* [DATA SECTION]:

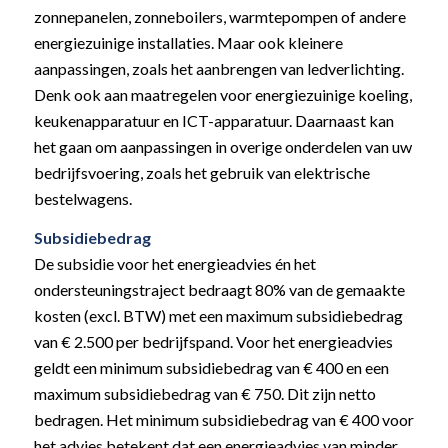
zonnepanelen, zonneboilers, warmtepompen of andere
energiezuinige installaties. Maar ook kleinere
aanpassingen, zoals het aanbrengen van ledverlichting.
Denk ook aan maatregelen voor energiezuinige koeling,
keukenapparatuur en ICT-apparatuur. Daarnaast kan
het gaan om aanpassingen in overige onderdelen van uw
bedrijfsvoering, zoals het gebruik van elektrische
bestelwagens.
Subsidiebedrag
De subsidie voor het energieadvies én het
ondersteuningstraject bedraagt 80% van de gemaakte
kosten (excl. BTW) met een maximum subsidiebedrag
van € 2.500 per bedrijfspand. Voor het energieadvies
geldt een minimum subsidiebedrag van € 400 en een
maximum subsidiebedrag van € 750. Dit zijn netto
bedragen. Het minimum subsidiebedrag van € 400 voor
het advies betekent dat een energieadvies van minder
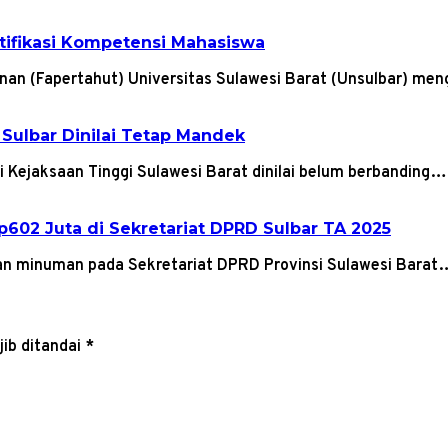
rtifikasi Kompetensi Mahasiswa
anan (Fapertahut) Universitas Sulawesi Barat (Unsulbar) me
 Sulbar Dinilai Tetap Mandek
 Kejaksaan Tinggi Sulawesi Barat dinilai belum berbanding…
602 Juta di Sekretariat DPRD Sulbar TA 2025
an minuman pada Sekretariat DPRD Provinsi Sulawesi Barat
ib ditandai
*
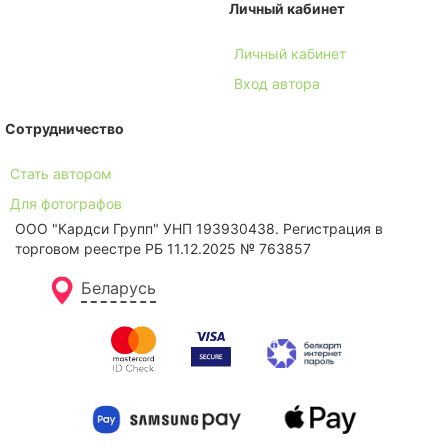
Личный кабинет
Личный кабинет
Вход автора
Сотрудничество
Стать автором
Для фотографов
ООО "Кардси Групп" УНП 193930438. Региcтрация в
торговом реестре РБ 11.12.2025 № 763857
Беларусь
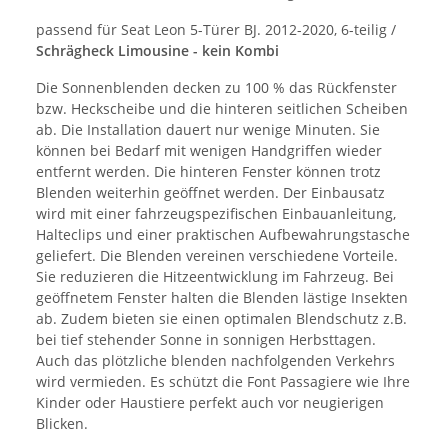
passend für Seat Leon 5-Türer BJ. 2012-2020, 6-teilig /
Schrägheck Limousine - kein Kombi
Die Sonnenblenden decken zu 100 % das Rückfenster
bzw. Heckscheibe und die hinteren seitlichen Scheiben
ab. Die Installation dauert nur wenige Minuten. Sie
können bei Bedarf mit wenigen Handgriffen wieder
entfernt werden. Die hinteren Fenster können trotz
Blenden weiterhin geöffnet werden. Der Einbausatz
wird mit einer fahrzeugspezifischen Einbauanleitung,
Halteclips und einer praktischen Aufbewahrungstasche
geliefert. Die Blenden vereinen verschiedene Vorteile.
Sie reduzieren die Hitzeentwicklung im Fahrzeug. Bei
geöffnetem Fenster halten die Blenden lästige Insekten
ab. Zudem bieten sie einen optimalen Blendschutz z.B.
bei tief stehender Sonne in sonnigen Herbsttagen.
Auch das plötzliche blenden nachfolgenden Verkehrs
wird vermieden. Es schützt die Font Passagiere wie Ihre
Kinder oder Haustiere perfekt auch vor neugierigen
Blicken.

* [WORK TO BE COMPLETED]: Set each line down exactly, starting with the one that contains "Auch das plötzliche" and ending with the last line of the listing; add nothing else.

* [SOLVED PROBLEM]:
Auch das plötzliche blenden nachfolgenden Verkehrs
wird vermieden. Es schützt die Font Passagiere wie Ihre
Kinder oder Haustiere perfekt auch vor neugierigen
Blicken.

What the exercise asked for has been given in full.